**Work item**
The line containing "por el mundo." marks the end; copy exactly all lines from the start of the material up to and including it.

**Extracted information**
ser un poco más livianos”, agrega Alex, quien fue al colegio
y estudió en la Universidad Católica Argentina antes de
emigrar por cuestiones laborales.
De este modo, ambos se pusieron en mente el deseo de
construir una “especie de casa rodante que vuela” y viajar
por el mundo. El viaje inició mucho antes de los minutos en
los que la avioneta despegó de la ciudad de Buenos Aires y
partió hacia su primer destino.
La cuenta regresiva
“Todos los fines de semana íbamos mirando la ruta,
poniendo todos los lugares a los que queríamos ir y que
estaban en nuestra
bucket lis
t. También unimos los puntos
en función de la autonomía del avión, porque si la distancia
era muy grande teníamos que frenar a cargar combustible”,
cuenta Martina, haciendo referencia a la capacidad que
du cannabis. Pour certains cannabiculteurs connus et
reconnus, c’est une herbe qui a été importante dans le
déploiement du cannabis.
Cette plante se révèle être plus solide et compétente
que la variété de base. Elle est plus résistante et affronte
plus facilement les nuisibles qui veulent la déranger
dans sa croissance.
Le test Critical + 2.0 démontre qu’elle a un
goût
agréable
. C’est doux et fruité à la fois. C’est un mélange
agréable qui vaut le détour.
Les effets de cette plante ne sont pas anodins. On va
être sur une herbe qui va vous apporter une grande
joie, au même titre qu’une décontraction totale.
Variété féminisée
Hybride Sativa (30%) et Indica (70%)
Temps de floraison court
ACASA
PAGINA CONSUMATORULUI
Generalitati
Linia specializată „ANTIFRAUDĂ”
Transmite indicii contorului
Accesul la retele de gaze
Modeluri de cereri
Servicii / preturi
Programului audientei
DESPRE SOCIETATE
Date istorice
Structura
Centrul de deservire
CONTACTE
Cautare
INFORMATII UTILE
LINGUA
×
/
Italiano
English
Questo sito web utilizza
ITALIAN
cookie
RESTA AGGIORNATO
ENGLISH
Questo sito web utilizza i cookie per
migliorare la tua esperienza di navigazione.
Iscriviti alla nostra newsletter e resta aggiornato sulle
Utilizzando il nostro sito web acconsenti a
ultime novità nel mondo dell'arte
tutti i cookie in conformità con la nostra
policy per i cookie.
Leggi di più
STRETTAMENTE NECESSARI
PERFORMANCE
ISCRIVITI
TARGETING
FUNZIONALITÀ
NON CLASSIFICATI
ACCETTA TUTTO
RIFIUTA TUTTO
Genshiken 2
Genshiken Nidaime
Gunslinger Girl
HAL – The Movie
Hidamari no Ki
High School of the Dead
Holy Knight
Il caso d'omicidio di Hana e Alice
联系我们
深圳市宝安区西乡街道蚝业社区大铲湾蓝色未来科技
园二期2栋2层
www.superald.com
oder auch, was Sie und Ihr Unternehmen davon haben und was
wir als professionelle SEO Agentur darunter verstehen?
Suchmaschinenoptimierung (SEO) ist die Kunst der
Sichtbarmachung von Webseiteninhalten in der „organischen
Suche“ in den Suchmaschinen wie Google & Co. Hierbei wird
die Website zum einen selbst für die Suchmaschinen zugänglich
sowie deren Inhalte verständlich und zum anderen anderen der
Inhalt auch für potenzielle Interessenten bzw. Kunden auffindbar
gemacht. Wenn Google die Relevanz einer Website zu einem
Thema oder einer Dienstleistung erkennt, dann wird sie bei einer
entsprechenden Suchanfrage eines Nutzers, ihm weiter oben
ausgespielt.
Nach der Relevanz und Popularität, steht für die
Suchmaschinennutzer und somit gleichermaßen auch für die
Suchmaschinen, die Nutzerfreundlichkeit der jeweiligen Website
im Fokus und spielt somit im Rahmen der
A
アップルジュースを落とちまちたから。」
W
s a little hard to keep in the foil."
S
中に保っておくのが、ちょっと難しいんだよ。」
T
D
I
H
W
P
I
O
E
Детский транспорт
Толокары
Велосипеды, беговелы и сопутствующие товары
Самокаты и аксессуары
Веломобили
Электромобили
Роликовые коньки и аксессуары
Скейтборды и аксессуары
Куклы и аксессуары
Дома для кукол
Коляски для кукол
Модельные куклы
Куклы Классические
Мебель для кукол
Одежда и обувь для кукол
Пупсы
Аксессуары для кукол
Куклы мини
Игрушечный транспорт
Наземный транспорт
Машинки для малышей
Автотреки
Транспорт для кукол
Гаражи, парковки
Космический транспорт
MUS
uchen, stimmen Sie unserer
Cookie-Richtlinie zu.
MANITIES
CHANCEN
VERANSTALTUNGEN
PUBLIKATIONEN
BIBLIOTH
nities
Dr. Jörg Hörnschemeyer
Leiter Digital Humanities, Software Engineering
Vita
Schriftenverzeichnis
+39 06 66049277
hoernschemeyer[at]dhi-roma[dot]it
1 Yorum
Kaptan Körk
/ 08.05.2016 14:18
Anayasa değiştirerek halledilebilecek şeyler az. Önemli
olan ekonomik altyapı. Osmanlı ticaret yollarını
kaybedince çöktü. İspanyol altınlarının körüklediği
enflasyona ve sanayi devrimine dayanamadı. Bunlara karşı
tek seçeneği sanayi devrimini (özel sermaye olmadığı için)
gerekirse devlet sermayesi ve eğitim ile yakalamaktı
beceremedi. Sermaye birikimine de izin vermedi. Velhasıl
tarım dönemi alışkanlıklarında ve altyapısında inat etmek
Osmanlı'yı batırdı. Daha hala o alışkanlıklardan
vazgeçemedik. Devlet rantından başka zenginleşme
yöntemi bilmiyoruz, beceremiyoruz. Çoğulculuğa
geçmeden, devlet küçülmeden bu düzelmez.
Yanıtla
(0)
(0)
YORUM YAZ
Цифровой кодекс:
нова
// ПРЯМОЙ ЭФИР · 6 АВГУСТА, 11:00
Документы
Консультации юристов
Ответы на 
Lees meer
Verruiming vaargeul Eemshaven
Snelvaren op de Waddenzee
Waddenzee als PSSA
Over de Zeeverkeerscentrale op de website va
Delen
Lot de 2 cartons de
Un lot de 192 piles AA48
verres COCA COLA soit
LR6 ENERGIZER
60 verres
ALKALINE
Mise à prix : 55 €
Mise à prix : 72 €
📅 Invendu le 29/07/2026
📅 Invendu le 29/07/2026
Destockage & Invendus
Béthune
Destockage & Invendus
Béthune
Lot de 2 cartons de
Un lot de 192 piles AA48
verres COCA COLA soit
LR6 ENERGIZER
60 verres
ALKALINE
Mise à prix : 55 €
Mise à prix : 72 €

**Expected answer**
ser un poco más livianos”, agrega Alex, quien fue al colegio
y estudió en la Universidad Católica Argentina antes de
emigrar por cuestiones laborales.
De este modo, ambos se pusieron en mente el deseo de
construir una “especie de casa rodante que vuela” y viajar
por el mundo. El viaje inició mucho antes de los minutos en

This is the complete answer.